Ford, UM-Dearborn create new summer internship program
The Ford Innovation Alliance’s Ford Faculty Internship is a new initiative to foster future research collaboration.
Focused on advancement, UM-Dearborn and Ford Motor Co. are partnering this summer to foster future research collaboration.
The Ford Innovation Alliance’s Ford Faculty Internship is a new initiative in the university’s longstanding relationship with the multinational automaker. The program invites a select group of faculty to work with Ford’s technical staff.
Five faculty were selected to participated in the program because their backgrounds fit Ford's top research priorities in automation, cyber security, software quality, data science and power electronics.

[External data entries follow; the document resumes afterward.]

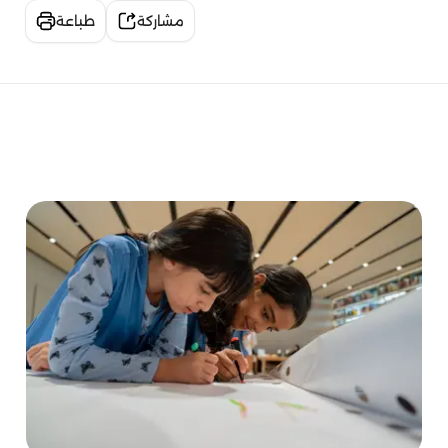
مشاركة
طباعة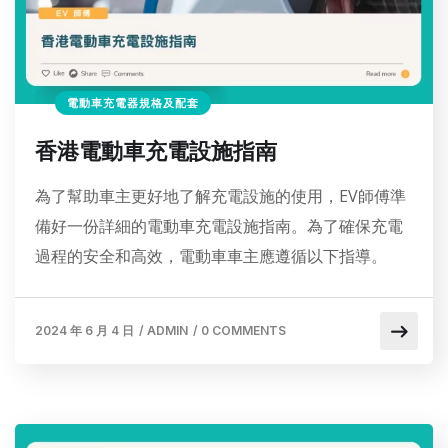
電動車充電器規格及配套
香港電動車充電設施指南
為了幫助車主更好地了解充電設施的使用，EV師傅準
備好一份詳細的電動車充電設施指南。為了確保充電
過程的安全和高效，電動車車主應遵循以下指導。
2024 年 6 月 4 日
/
ADMIN
/
0 COMMENTS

UM-Dearborn faculty participants are: Electrical and Computer Engineering Assistant Professor Stanley Baek, Industrial and Manufacturing Systems Engineering Associate Professor Yung-wen Liu, Computer and Information Science Associate Professor Brahim Medjahed, Electrical and Computer Engineering Associate Professor Hafiz Malik, and Electrical and Computer Engineering Assistant Professor Samir Rawashdeh.
Faculty participation in the summer internship program provides the opportunity to learn first-hand about current challenges in the auto industry and to apply their expertise to generating new and innovative solutions, said UM-Dearborn Campus Director for Research John Cristiano.
“These collaborations will provide the understanding and basis for the development of future proposals to the Ford Innovation Alliance. These projects fund research that benefits Ford and involve students who can be part of a talent pipeline to Ford,” he said. “In addition, the expansion of the network of faculty that have experience and personal connections within Ford and whose technical expertise can be leveraged by Ford on current and future research problems, serves to further deepen the relationship with UM-Dearborn.”
The program also helps build connections between UM-Dearborn faculty members and their colleagues in the automotive industry. The internship, which isn’t project based, has the goal to explore potential research topics with Ford collaborators who share common technical interests and network with the research community at Ford.
Amy Skehan, University Program Manager, External Alliances, Research and Advanced Engineering at Ford, said one of the strengths of the Ford Innovation Alliance is the depth of the relationships that have been created between researchers at Ford and the faculty.
“Ultimately, the goal for this partnership is for Ford researchers to develop new relationships with faculty experts at UM-Dearborn, leading to opportunities for Alliance projects that yield technological advancements vitally important to the evolving industry needs.”